The dysfunction of the kinome plays a key role in many diseases. Sometimes the kinome is overactive or underactive. This causes cells not to function or communicate properly. There has been a lot of success in treating diseases with drugs that target protein kinases. Most are used to treat different forms of cancer and show limited side effects. Only a few have been investigated in type 1 diabetes, but show very promising results. This shows that kinome dysfunction may be involved in the development of type 1 diabetes.
Type 1 diabetes is caused by immune cells mistakenly destroying the insulin-producing cells in the pancreas. Altered communication between immune cells and the kinome could speed up the development of type 1 diabetes.
For the first time, we seek to investigate the kinome family tree, in detail, in type 1 diabetes. This may reveal protein kinases or branches of the kinome that are critical and specific to type 1 diabetes. In the past this was not possible, because the technology was not available. We aim to compare the kinome in blood samples from people at risk of future type 1 diabetes, people living with type 1 diabetes, and people without diabetes.
This project has two main outcomes:
1). To better identify people at highest risk of developing type 1 diabetes in the future.
2). To identify unique drug targets that will delay, stop, or reverse the development of type 1 diabetes.

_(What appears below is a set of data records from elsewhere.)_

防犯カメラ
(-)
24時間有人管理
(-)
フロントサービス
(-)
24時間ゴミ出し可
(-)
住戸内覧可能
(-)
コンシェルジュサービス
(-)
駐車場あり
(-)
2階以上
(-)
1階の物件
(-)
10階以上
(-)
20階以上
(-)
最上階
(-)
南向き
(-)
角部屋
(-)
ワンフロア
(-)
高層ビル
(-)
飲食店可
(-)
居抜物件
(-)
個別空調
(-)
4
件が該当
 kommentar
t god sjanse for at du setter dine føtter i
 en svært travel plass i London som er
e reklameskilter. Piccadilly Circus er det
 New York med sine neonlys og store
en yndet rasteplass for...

We hope this project will speed up the progress towards delivering therapies to cure/prevent type 1 diabetes.
Anticipated Outcome
For the first time, we will compare the kinome in three groups. People without diabetes, people at risk of type 1 diabetes, and people living with diabetes. We expect that we will identify key differences in the activity and function of the kinome between these groups. This will tell us about the role of the kinome in diabetes development and how it can tell us about risk of diabetes. It will also allow us to identify many kinase drug targets to treat type 1 diabetes. This approach will speed up the process of studying kinase drug targets in clinical trials within 5 years. Testing the kinome in clinical trials may also be able to tell us why some people respond to a given therapy and why others do not. We hope in 5-10 years, this research will have helped to provide more treatment options for type 1 diabetes. This will initially progress research towards insulin-free T1D with the ultimate goal of T1D prevention.
Relevance to T1D
About 8.5 million people are living with type 1 diabetes worldwide. In the UK, about 8% of people with diabetes have type 1 diabetes. This is about 400,000 people. Each year, doctors diagnose more than 3,000 children and a similar number of adults. In the past, type 1 diabetes was considered a childhood condition, but we now know this not to be the case. This study will focus on improving staging of risk in children and adults as well as, identifying potential novel pathways for future therapy.

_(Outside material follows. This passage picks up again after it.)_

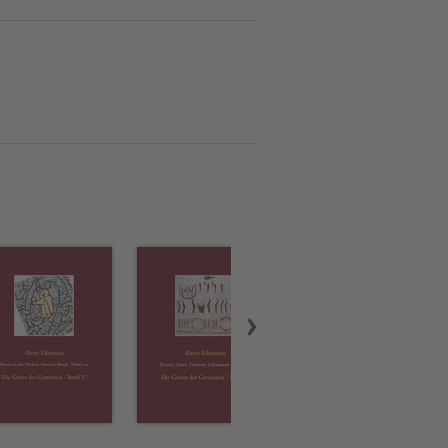
efasst sich seit 43 Jahren
988 bereits zahlreiche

The best biomarkers used to identify people at risk of type 1 diabetes are proteins called "autoantibodies." The presence of autoantibodies in the blood tells us that the immune system has been “switched on” to attack insulin-producing beta cells. But these autoantibodies cannot tell us “when” someone will develop type 1 diabetes. We need additional biomarkers to help tell us when type 1 diabetes will happen. This will provide individuals with more information and time to prepare for insulin dependence. This could prevent people being admitted to hospital with life-threatening diabetic ketoacidosis (DKA).
Providing more treatment options for type 1 diabetes is crucial. It is unlikely one drug will work for everyone. Having a range of drug options allows a therapy to be tailored to a given person. This will ensure the correct drug gets prescribed to the person most likely to respond to the drug. This research project will reveal many drug targets that can be further investigated in clinical trials. This will take speed up the process of being able to offer tailored therapy to delay/prevent/reverse type 1 diabetes in the near future.